While He suffers for me I have not even the presence of mind or the discipline to wait a moment with Him.
Scott Hahn writes in “The Lamb’s Supper” about the Mass…
“The Mass is the ‘once and for all’ perfect sacrifice for Calvary, which is present on Heaven’s altar for all eternity. It is not a ‘repeat performance’. There is only one sacrifice, it is perpetual and eternal, and so it needs never be repeated. Yet the Mass is our participation in that sacrifice and in the ternal life of the Trinity in Heaven, where the Lamb stands eternally ‘as if slain’.”
And I have been reflecting on that today.
You see, Saint Padre Pio once said that if people really understood the value of the Mass, there would be police lined up at the doorway of the Church to keep control of the crowds trying to get into the Church.

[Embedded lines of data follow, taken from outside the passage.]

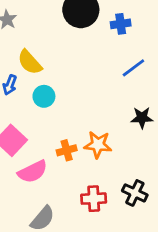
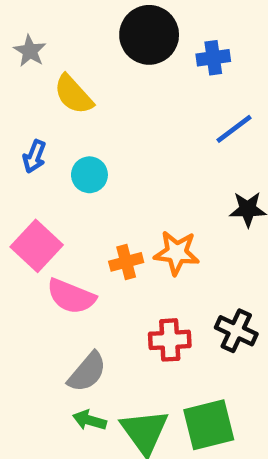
yellow semicircle: (30, 62) -> (73, 94), moved
pink semicircle: (33, 172) -> (71, 296), turned 48

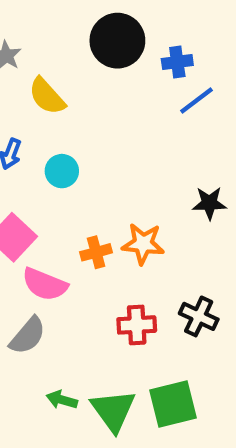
blue line: (234, 129) -> (197, 100), moved
gray semicircle: (87, 372) -> (28, 336), moved

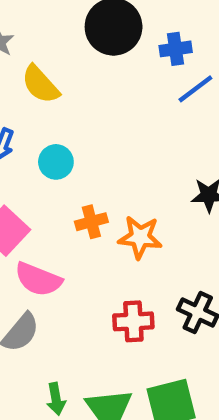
orange cross: (96, 252) -> (91, 222), moved
green arrow: (62, 400) -> (56, 399), turned -116

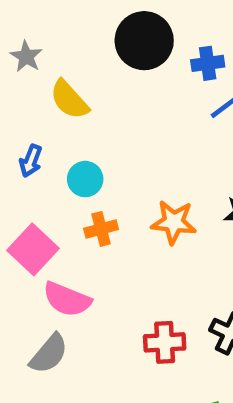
orange cross: (91, 222) -> (101, 229), moved
orange star: (140, 237) -> (174, 222), moved

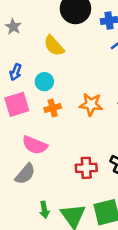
gray star: (26, 57) -> (13, 27), moved
yellow semicircle: (69, 100) -> (54, 46), moved
pink square: (33, 249) -> (17, 104), moved, turned 30

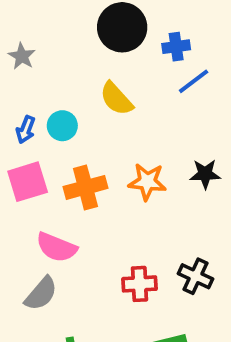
yellow semicircle: (54, 46) -> (116, 99), moved
cyan circle: (44, 82) -> (62, 126), moved
orange cross: (53, 108) -> (85, 187), size x1.5

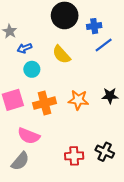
blue arrow: (26, 130) -> (24, 48), moved, turned 48

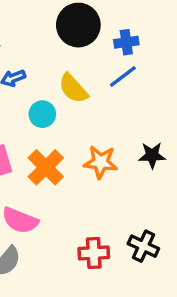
blue line: (104, 45) -> (123, 76), moved
cyan circle: (32, 69) -> (42, 114), moved
orange cross: (45, 103) -> (46, 167), turned -30

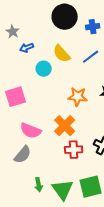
blue line: (123, 76) -> (91, 57), moved
orange cross: (46, 167) -> (65, 126), moved

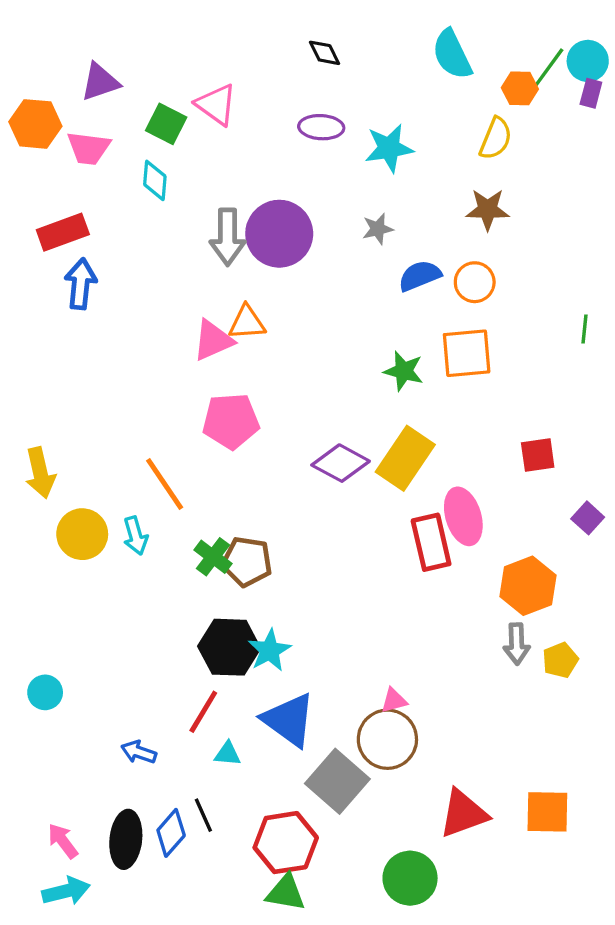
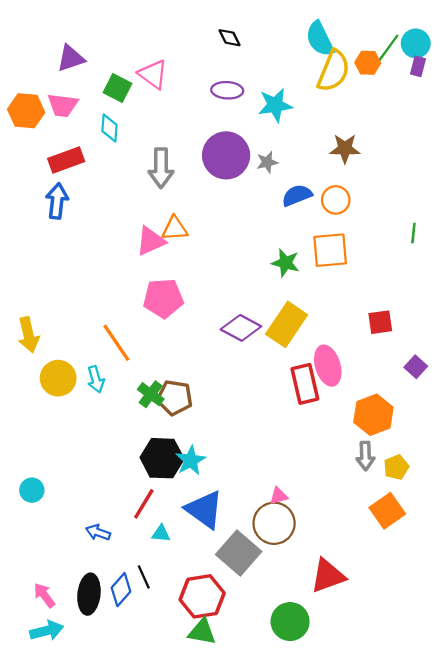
orange hexagon: (35, 124) -> (26, 111), moved
yellow semicircle: (496, 138) -> (333, 71), moved, size x1.4
red rectangle: (63, 232) -> (66, 160), moved
purple circle: (279, 234) -> (226, 155), moved
orange square: (547, 812) -> (387, 511), moved, turned -36

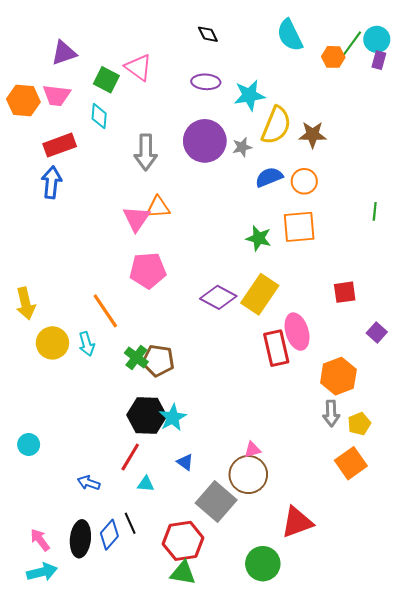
yellow semicircle: (333, 71) -> (276, 125), moved
pink triangle: (151, 241) -> (136, 219), turned -32
blue triangle: (204, 510) -> (185, 462), size x0.5

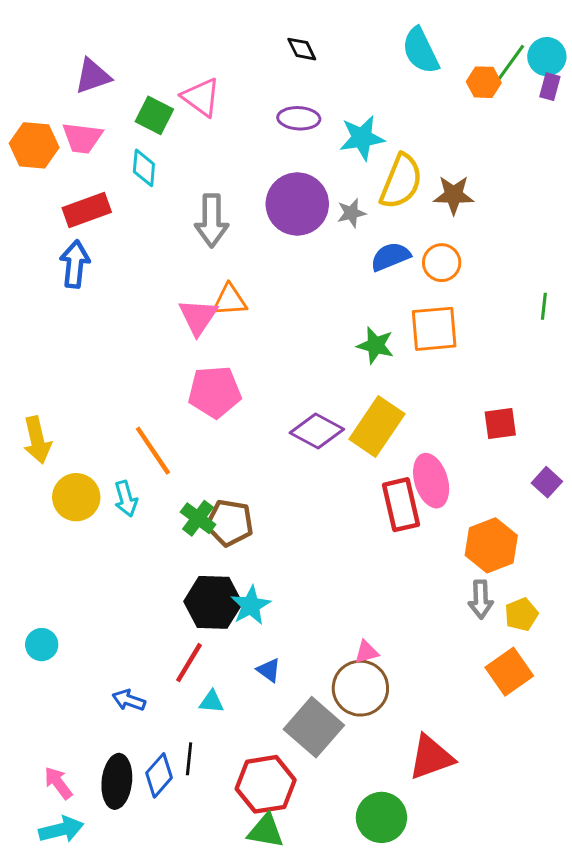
black line: (130, 523) -> (189, 759), turned 30

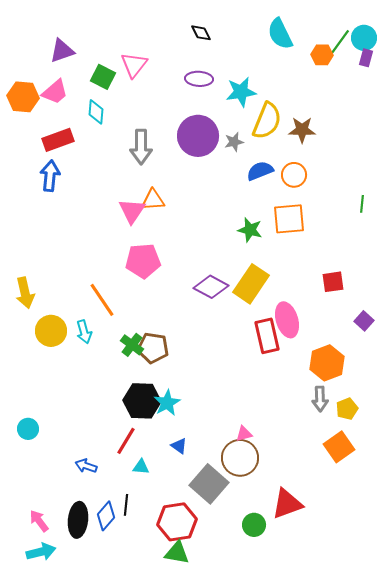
pink triangle: (201, 97) -> (134, 65), turned 32
pink trapezoid: (82, 138) -> (55, 92), turned -48
green circle: (381, 817) -> (254, 525), moved, size x0.7

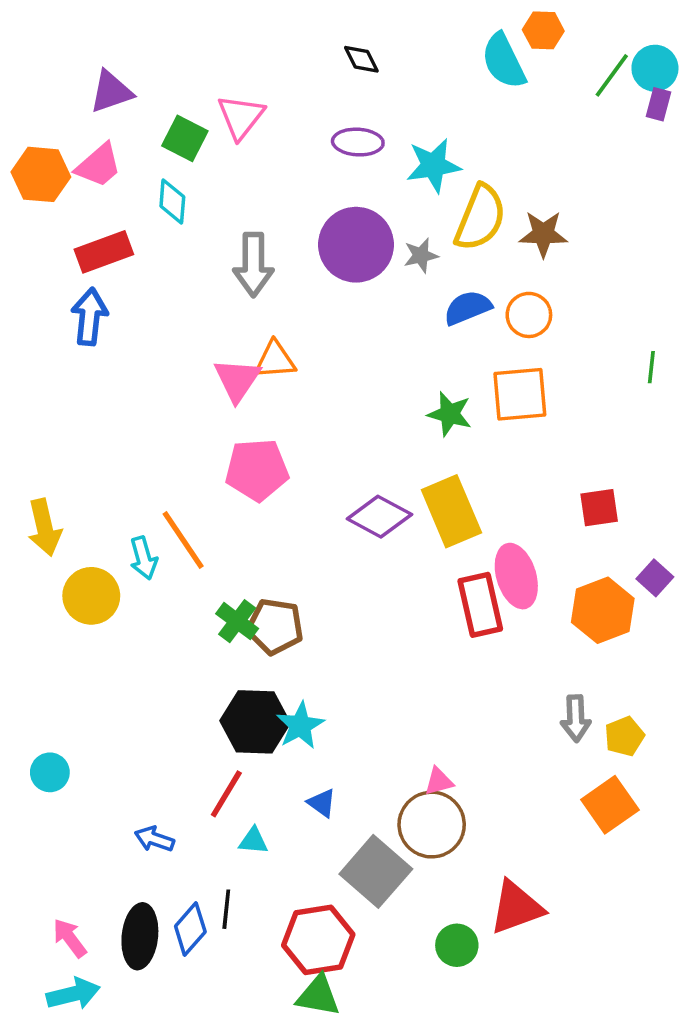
orange hexagon: (322, 55) -> (543, 30), moved
yellow rectangle: (251, 284) -> (451, 511), turned -57
cyan arrow: (84, 332) -> (144, 558), moved
orange hexagon: (327, 363) -> (603, 610), moved

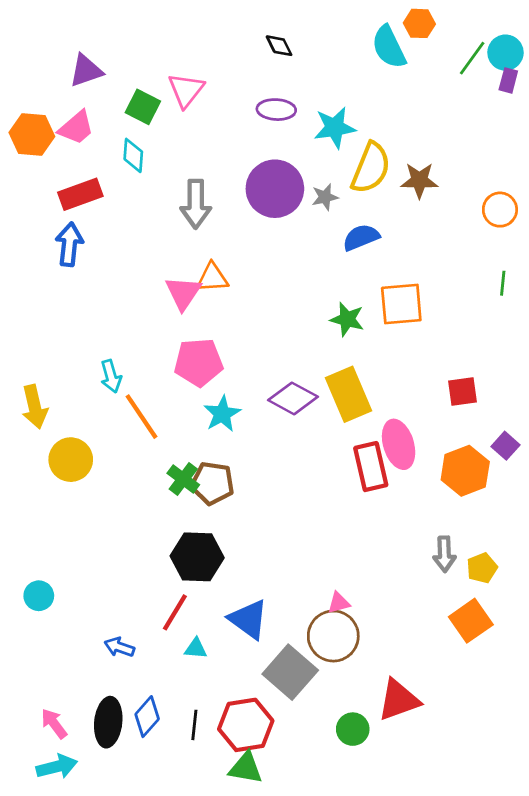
orange circle: (529, 315) -> (500, 210), moved
cyan arrow: (144, 558) -> (111, 376), moved
cyan star: (300, 726) -> (222, 414), moved
blue triangle: (322, 803) -> (249, 619), size x1.8
black line: (226, 909) -> (194, 725), moved

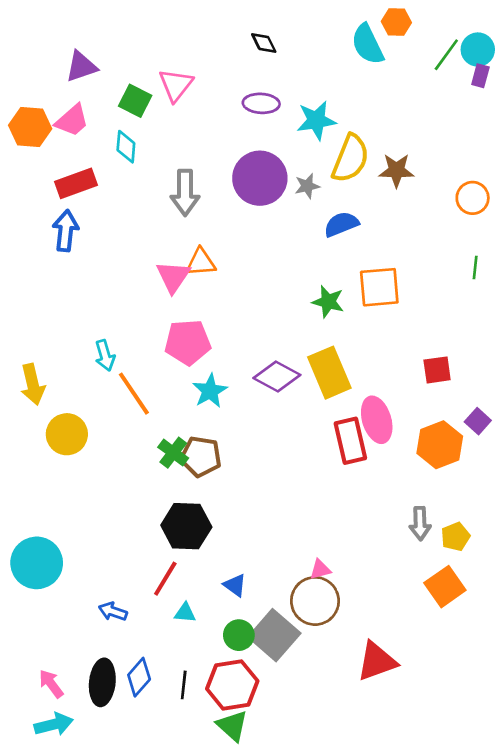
cyan circle: (39, 596) -> (37, 563), size x1.8
blue triangle: (249, 619) -> (235, 585), size x0.6
green circle: (353, 729) -> (239, 635), moved
green triangle: (246, 768) -> (232, 726), turned 32

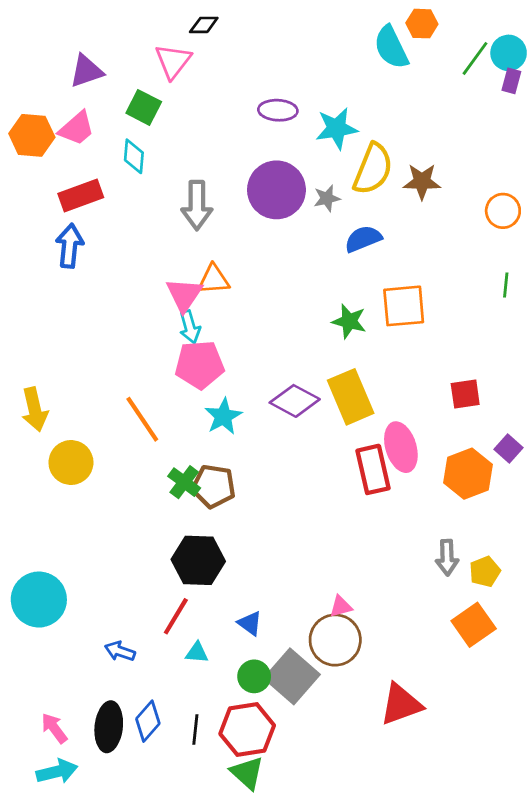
black diamond: (264, 43) -> (204, 25), moved, turned -64
pink triangle: (176, 85) -> (173, 61), moved
cyan arrow: (105, 355) -> (190, 327), moved

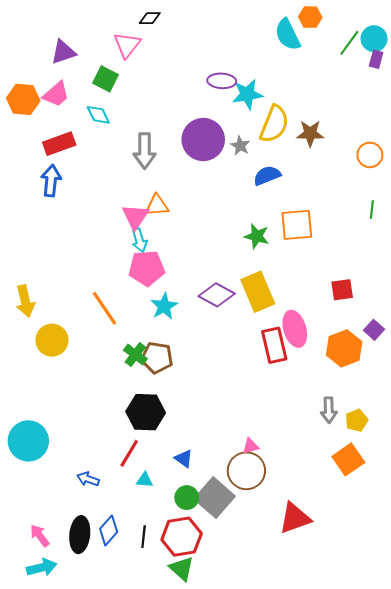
purple ellipse: (278, 110) -> (222, 81), moved
cyan diamond: (134, 156) -> (98, 115), turned -30
gray star: (327, 198) -> (240, 146), turned -30

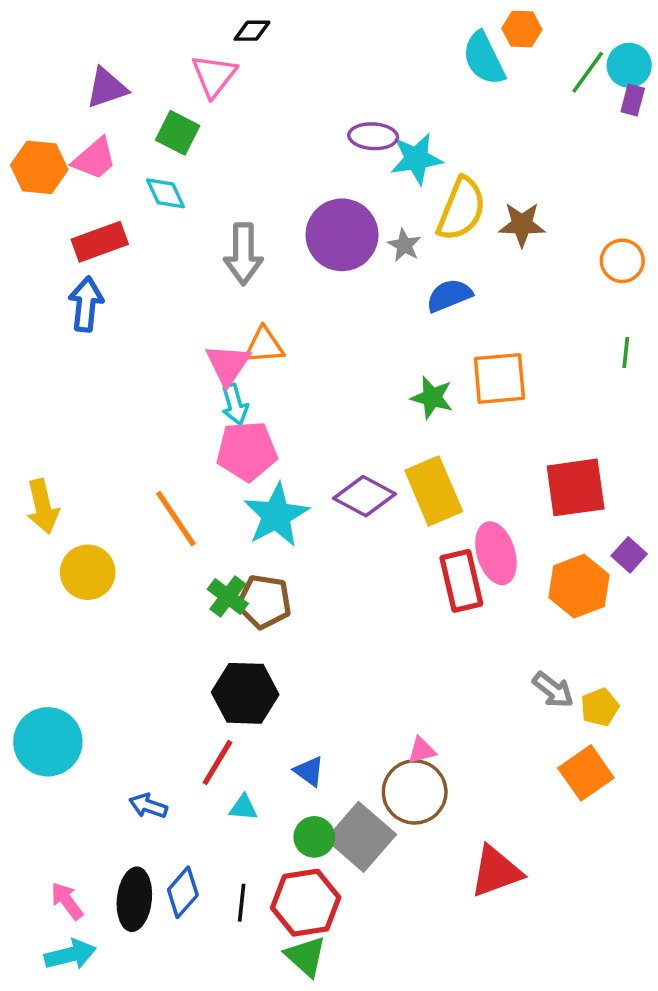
red square: (342, 290) -> (576, 487), size x1.6
cyan star: (164, 306) -> (276, 515), size x1.4
gray arrow: (329, 410) -> (553, 690), turned -50

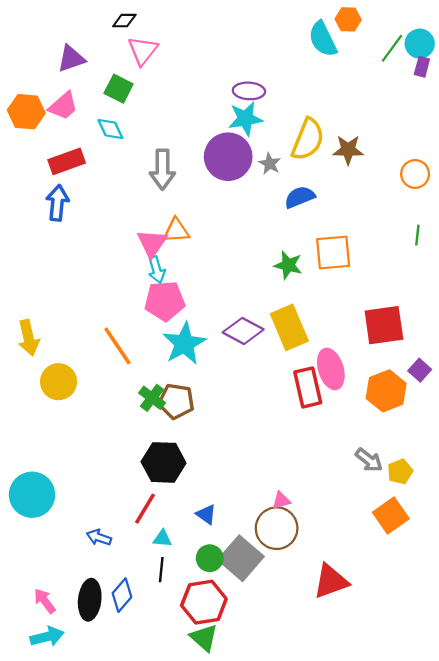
black diamond: (252, 31) -> (124, 21), moved
cyan star: (416, 159) -> (245, 119), moved
black line: (242, 903) -> (161, 570), moved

And I have been thinking about that as well. You see, the Mass is the most powerful prayer that a soul can pray, and yet so many times there are distractions. Sometimes, the priest does not speak well in his homily and this distracts me from the Blessed Eucharist. Sometimes I am too hot or too cold inside the church and this is a distraction. Sometimes, I ma feeling unwell or tired or irritated about something that has happened before I even left my home that day. Sometimes, people sitting around me distract me with their own distractions. Sometimes they sing too loudly or speak too softly. Sometimes, their hair is messy or their clothes are inappropriate or sometimes, it is just not my day and every little buzzing seems to fill my ears and I cannot hear anything of the most Holy prayer in front of me for the distractions inside my head.
And I have been thinking about that today – because all of Heaven stops and all the angels and the Saints celebrate the Mass with me. And there I sit inside that church completely oblivious and terribly distracted from the Eternal Sacrifice. And that means that I am distracted from the eternal sacrifice of God – right there on the Cross.
And today it occurs to me that Christ – my Beloved – hangs from that Cross, bearing the weight of my sins in every wound of His Holy Body, and while He suffers for me I have not even the presence of mind or the discipline to wait a moment with Him. And in this I am no better than the disciples who would not stay awake in the Garden and pray with him the night before He died. And I am no better than the disciples who ran away from Him and hid rather than witnessing His agony on the Cross.
And it occurs to me today that it must be a terrible suffering for the Son of Man to suffer such agony in front of me and to have me completely and utterly ignore Him…
That must be such terrible terrible suffering for God…
For with prayer, I stand on Holy Ground where everything is clear. Here. At the Foot of the Cross.